The millions from which he doles out his scraps are taken from the working people around the world and here right here in Ireland. His nationality didn’t soften his relentless exploitation of working people wherever they are even here in Ireland. In the town of Portadown, the Naughton name is synonymous with the Glen Dimplex electrical and industrial plant and products produced there.
But this week in Portadown, the workers in Naughton’s Glen Dimplex factory put their tools down together to say enough. And it was high time. And it was extremely powerful. And they won.
Unite and Fight.
Unite members in the factory voted 96% to strike in favour of a 13% pay increase: giving them for the first time a new pay rate of just over £10.00/hour.
People Before Profit members north and south visited the Portadown pickets on Thursday. They will tell you they met a solid fighting workforce who were dancing on the pickets: more than ready to keep the strike going.
They went out on Wednesday 10 November 2021. They were planning to stay out through Friday the 12th. But the strike (and visits from the media, community members, honking passerbys, and solidarity stops by ourselves and others) brought the managers to the main gates at about 2pm on Thursday just halfway through the planned three-day strike. The strike itself slowed production dramatically.
But managers also understood the growing negative media attention would bring an easy end to the glowing reputation of Martin Naughton and the Naughton name. So the word went out at about 3pm that the owners had folded. They granted the union’s claim on a pay increase.
The struggle continues but this strike is over.
Workers – some there over 20 years – spoke of the ‘lower than McDonalds’ pre-strike rates of pay for skilled work like welding. Workers start on £8.61 per hour. Most of the rest were on just £9.07. This ‘higher rate’ was still a pound below the living wage
Some of workers were originally from Poland, Bulgaria, Portugal and, of course, many were from all over Portadown, and the surrounding areas. It was a diverse workforce not divided by an us-and-them attitude. Their experience and their union united them in working solidarity. Together they knew they could win decent pay and a living wage for all workers in the facility- now and into the future.
A 13% increase to about £10 pounds, even backdated to April as demanded, will be small in comparison to the cuts to public services and the palpable inflation the Stormont executive party partners will continue to oversee in Belfast. They probably could have won more.
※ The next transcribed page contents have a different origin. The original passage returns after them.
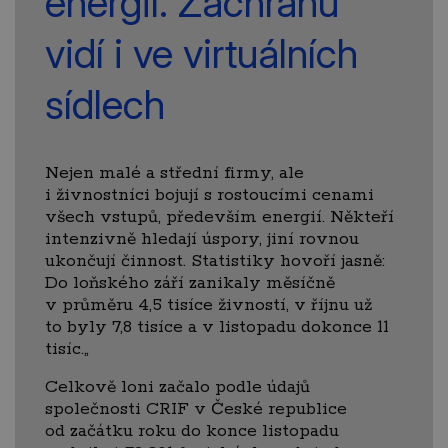
energií. Záchranu
vidí i ve virtuálních
sídlech
Nejen malé a střední firmy, ale
i živnostníci bojují s rostoucími cenami
všech vstupů, především energií. Někteří
intenzivně hledají úspory, jiní rovnou
ukončují činnost. Statistiky hovoří jasně:
Do loňského září zanikaly měsíčně
v průměru 4,5 tisíce živností, v říjnu už
to byly 7,8 tisíce a v listopadu dokonce 11
tisíc.„
Celkově loni začalo podle údajů
společnosti CRIF v České republice
od začátku roku do konce listopadu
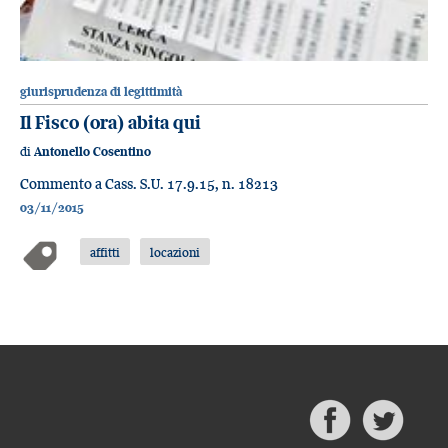
giurisprudenza di legittimità
Il Fisco (ora) abita qui
di
Antonello Cosentino
Commento a Cass. S.U. 17.9.15, n. 18213
03/11/2015
affitti
locazioni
Well done to these workers. They changed their wage. And they changed the way their exploitative billionaire boss sees them. On Thursday they forced an exploiter-billionaire to put people before profit. Remember: When someone tells you they made their millions through hard work, ask them ‘Whose?’
The workers in Portadown know the answer. They will stay united and strike-ready. We salute them, not Naughton. We salute them for standing up for each other, for uniting and fighting back. Win or lose they pushed back on an exploitative employer. We are proud to have stood with them and thrilled they won.
Solidarity with the workers in Glen Dimplex in Portadown.